Although Exo1 is able to bind 14-3-3 protein however, its central region does not. The deletion of this central region of Exo1 enhances the binding of PCNA while inhibiting its association with 14-3-3 proteins. Further research is required to establish the precise molecular functions of Exo1 gene, including its significance in the biological world. Exo1 can phosphorylate and dephosphorylate in many ways.
The presence of Exo1 is crucial for meiosis. Mice deficient in the Exo1 gene are not able to meiosis as they lack this gene. They also are unable to produce Spermatocytes. These experiments revealed that the gene is crucial to meiosis. However, its position within a pachynema might not be sufficient to ensure stable chiasmata.

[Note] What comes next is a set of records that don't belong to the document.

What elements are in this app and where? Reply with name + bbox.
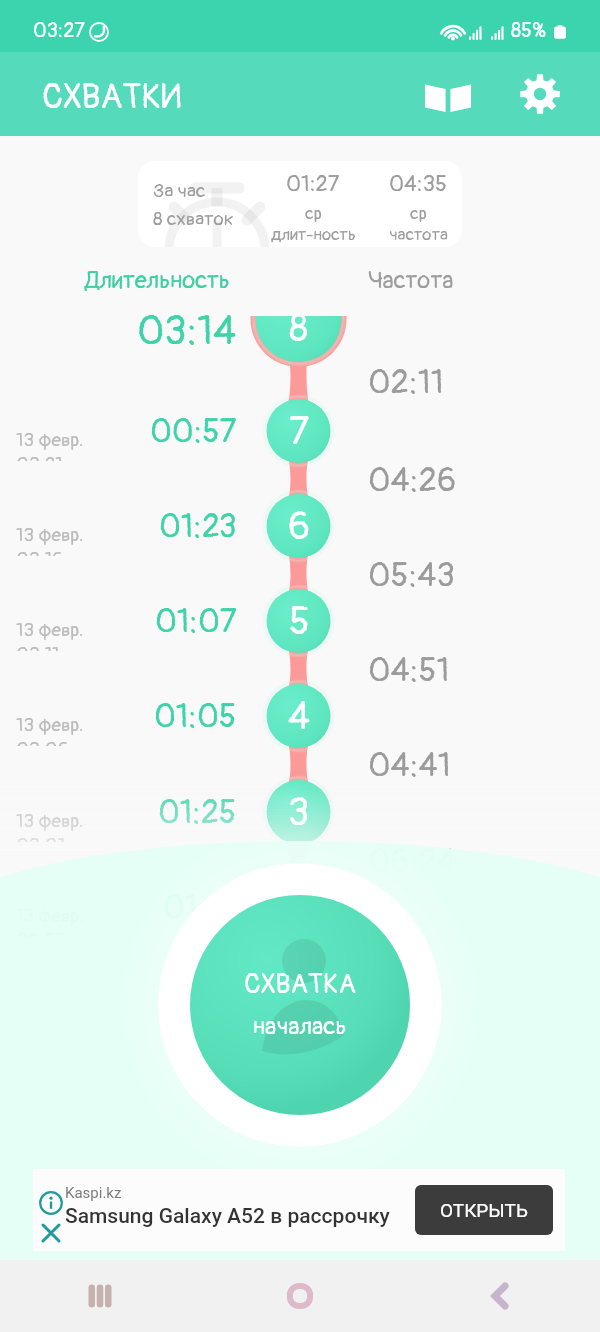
button[interactable]: 06:24 <box>368 835 457 887</box>
staticText: 03:11 <box>16 642 60 651</box>
button[interactable]: 01:07 <box>10 592 237 652</box>
staticText: 04:35 <box>389 170 447 197</box>
staticText: Частота <box>368 266 454 296</box>
button[interactable]: 04:26 <box>368 454 457 506</box>
staticText: СХВАТКИ <box>42 76 182 118</box>
button[interactable]: 03:14 <box>10 302 237 362</box>
button[interactable]: Назад <box>400 1260 600 1332</box>
staticText: 01:25 <box>158 793 237 833</box>
staticText: 01:05 <box>154 697 237 737</box>
staticText: За час <box>153 179 206 203</box>
staticText: 85% <box>511 18 547 43</box>
button[interactable]: 01:05 <box>10 687 237 747</box>
staticText: 13 февр. <box>16 428 84 452</box>
button[interactable]: 01:23 <box>10 497 237 557</box>
staticText: 05:43 <box>368 555 455 596</box>
button[interactable]: 01:25 <box>10 783 237 843</box>
staticText: 13 февр. <box>16 713 84 737</box>
staticText: 04:41 <box>368 745 451 786</box>
staticText: 01:07 <box>155 602 237 642</box>
staticText: 01:23 <box>159 507 237 547</box>
button[interactable]: 04:51 <box>368 644 450 696</box>
staticText: 03:27 <box>33 18 85 43</box>
button[interactable]: 04:41 <box>368 739 451 791</box>
staticText: 6 <box>288 503 311 550</box>
staticText: 3 <box>288 789 310 836</box>
staticText: ОТКРЫТЬ <box>440 1199 528 1221</box>
staticText: 7 <box>289 408 310 455</box>
button[interactable]: 00:57 <box>10 402 237 462</box>
staticText: ср <box>305 203 322 224</box>
staticText: 13 февр. <box>16 618 84 642</box>
staticText: 00:57 <box>150 412 237 452</box>
staticText: 04:51 <box>368 650 450 691</box>
button[interactable]: Kaspi.kz <box>33 1169 565 1251</box>
button[interactable]: Недавние приложения <box>0 1260 200 1332</box>
staticText: 03:06 <box>16 737 69 746</box>
staticText: 8 схваток <box>153 207 234 231</box>
staticText: 5 <box>289 598 310 645</box>
staticText: 03:14 <box>137 307 237 357</box>
button[interactable]: За час <box>138 161 462 247</box>
staticText: СХВАТКА <box>244 968 356 1002</box>
staticText: 01:27 <box>286 170 340 197</box>
staticText: началась <box>253 1012 347 1042</box>
button[interactable]: СХВАТКА <box>158 863 442 1147</box>
button[interactable]: Справочник <box>420 68 476 124</box>
staticText: 2 <box>288 884 310 931</box>
staticText: 06:24 <box>368 841 457 882</box>
button[interactable]: 02:11 <box>368 356 444 408</box>
staticText: 13 февр. <box>16 523 84 547</box>
staticText: длит-ность <box>271 224 356 245</box>
staticText: 8 <box>289 316 309 352</box>
staticText: 4 <box>288 693 311 740</box>
staticText: Длительность <box>85 266 230 296</box>
staticText: 01:13 <box>163 888 237 928</box>
button[interactable]: 01:13 <box>10 878 237 938</box>
staticText: ср <box>410 203 427 224</box>
staticText: частота <box>389 224 448 245</box>
staticText: 04:26 <box>368 460 457 501</box>
button[interactable]: Домой <box>200 1260 400 1332</box>
button[interactable]: ОТКРЫТЬ <box>415 1185 553 1235</box>
button[interactable]: 05:43 <box>368 549 455 601</box>
staticText: Kaspi.kz <box>65 1184 122 1202</box>
staticText: 02:11 <box>368 362 444 403</box>
staticText: 03:21 <box>16 452 63 461</box>
staticText: 03:16 <box>16 547 64 556</box>
staticText: 03:01 <box>16 833 66 842</box>
staticText: Samsung Galaxy A52 в рассрочку <box>65 1204 390 1229</box>
button[interactable]: Настройки <box>512 66 568 122</box>
staticText: 13 февр. <box>16 809 84 833</box>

EXO1 is involved in DNA repair, plays a role in stabilization of chromatin and regulates DNA replication. EXO1 expression is affected by at most nine genetic variants. A well-known SNP could also be a biomarker for carcinogenesis. It is not easy to determine the causal role of genetic polymorphisms that are moderate due to the diversity in cancer.

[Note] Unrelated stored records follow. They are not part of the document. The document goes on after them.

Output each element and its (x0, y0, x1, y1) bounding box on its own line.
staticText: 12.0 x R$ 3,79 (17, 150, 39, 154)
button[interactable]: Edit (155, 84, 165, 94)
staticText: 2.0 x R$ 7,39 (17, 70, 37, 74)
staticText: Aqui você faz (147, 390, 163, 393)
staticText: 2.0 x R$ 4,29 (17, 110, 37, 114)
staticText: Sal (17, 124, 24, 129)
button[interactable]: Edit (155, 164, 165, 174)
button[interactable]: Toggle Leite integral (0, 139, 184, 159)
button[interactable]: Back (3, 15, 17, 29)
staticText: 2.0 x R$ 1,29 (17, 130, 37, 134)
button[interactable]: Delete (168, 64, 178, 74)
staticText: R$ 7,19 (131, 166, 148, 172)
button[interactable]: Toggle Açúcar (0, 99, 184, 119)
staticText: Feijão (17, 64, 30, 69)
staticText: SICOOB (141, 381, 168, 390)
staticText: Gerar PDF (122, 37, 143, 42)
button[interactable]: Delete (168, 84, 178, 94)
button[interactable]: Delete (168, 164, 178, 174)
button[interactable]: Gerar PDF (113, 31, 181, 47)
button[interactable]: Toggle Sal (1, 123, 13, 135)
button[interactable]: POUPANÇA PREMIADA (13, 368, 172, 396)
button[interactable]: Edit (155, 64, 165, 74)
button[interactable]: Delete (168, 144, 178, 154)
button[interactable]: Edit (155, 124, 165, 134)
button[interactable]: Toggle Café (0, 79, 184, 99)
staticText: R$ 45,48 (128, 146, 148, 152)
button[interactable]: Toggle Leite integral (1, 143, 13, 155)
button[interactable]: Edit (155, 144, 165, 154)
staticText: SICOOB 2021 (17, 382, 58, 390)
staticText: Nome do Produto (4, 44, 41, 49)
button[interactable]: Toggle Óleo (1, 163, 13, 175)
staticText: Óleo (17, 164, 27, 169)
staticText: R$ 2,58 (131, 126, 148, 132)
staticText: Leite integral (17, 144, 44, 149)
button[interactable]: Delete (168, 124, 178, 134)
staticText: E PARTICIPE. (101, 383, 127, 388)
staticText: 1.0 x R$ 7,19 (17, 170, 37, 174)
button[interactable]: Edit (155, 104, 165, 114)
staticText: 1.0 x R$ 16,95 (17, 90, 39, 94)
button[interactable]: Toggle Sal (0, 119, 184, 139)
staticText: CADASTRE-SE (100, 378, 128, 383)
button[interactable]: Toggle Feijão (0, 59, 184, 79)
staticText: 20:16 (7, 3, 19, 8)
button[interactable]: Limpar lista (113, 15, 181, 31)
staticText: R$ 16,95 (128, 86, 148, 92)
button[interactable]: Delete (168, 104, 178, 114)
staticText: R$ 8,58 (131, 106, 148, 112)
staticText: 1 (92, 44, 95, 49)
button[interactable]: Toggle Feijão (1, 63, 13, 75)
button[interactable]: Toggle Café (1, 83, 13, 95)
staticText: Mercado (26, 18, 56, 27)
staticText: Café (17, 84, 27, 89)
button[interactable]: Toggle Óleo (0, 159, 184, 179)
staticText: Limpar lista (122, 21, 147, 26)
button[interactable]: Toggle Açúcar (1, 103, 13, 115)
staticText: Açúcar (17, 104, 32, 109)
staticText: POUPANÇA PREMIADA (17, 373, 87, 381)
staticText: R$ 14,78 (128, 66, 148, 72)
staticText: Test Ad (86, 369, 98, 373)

Human cancer cells have shown that EXO1 expression is extremely variable. Knockdown of EXO1 knockdown has a negative effect on clonogenic cells' growth. ATM accumulation may partly regulate EXO1-related radiosensitivity. EXO1 knockdown can reduce G2/M-associated arrest of HCC cells while silencing EXO1 leads to higher levels of gH2Ax loci. These results contradict previous reports that EXO1 knockdown did not affect HCC cells in their growth or survival under IR.
The EXO1 gene is part of the RAD2 nuclease familia. It encodes an 846 amino acid protein. It is composed of an N-terminal nuclease domain as well as several interaction domains. Other proteins, for instance, the mismatch repair protein MLh2 or MSH2 are essential for the exonuclease enzyme activity.

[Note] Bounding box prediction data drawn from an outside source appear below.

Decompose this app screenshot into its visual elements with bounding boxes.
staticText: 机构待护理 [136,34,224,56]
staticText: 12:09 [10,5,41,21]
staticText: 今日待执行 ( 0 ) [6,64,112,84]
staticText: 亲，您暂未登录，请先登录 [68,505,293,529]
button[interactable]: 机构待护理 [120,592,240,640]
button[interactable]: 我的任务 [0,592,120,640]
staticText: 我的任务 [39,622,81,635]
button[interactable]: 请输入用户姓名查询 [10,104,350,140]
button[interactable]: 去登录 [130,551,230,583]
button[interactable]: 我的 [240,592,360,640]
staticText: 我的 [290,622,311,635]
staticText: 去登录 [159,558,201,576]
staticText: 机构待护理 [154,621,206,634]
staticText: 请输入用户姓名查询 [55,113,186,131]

In the Oncomine database, EXO1 mRNA expression was measured in samples of HCC and adjacent normal liver tissues. The QuantiGene Plex 2.0 analyzer was used to analyze the data. Additionally, EXO1 mRNA expression was significantly elevated in the HCC tumors of 124 samples, while the expression level was equal in two non-tumorous tissues. Furthermore it was found that the EXO1 gene is highly expressed in non-tumor liver tissues.
The Exo1 gene is a transcription factor found in the Golgi apparatus , which controls the tubules. Exo1 is also essential for the exchange of fatty acids activity of Bars50 in the Golgi and ARF1 inside the Golgi. It can distinguish between the two. Its expression in the ER could also influence the function of ARF-GEF. There are many biological and clinical applications for the EXO1 gene.
Exo1 is a transcriptional factor that regulates the synthesis of g-H2AX and ATM. The knockdown of the gene is a highly sensitive marker for cancer. Exo1 also has the capability to boost clonogenic survival cancer cells. The knockdown of Exo1 causes ATM accumulation and the formation of G-H2AX-related loci. These proteins were found in tumor cells via Western blots. Statistical significance was determined by the Student's t test.
PMID: 9788596 by Schmutte C., et al. Human exonuclease I interacts with the mismatch repair protein hMSH2.
PMID: 9823303 by Tishkoff D.X., et al. Identification of a human gene encoding a homologue of Saccharomyces cerevisiae EXO1, an exonuclease implicated in mismatch repair and recombination.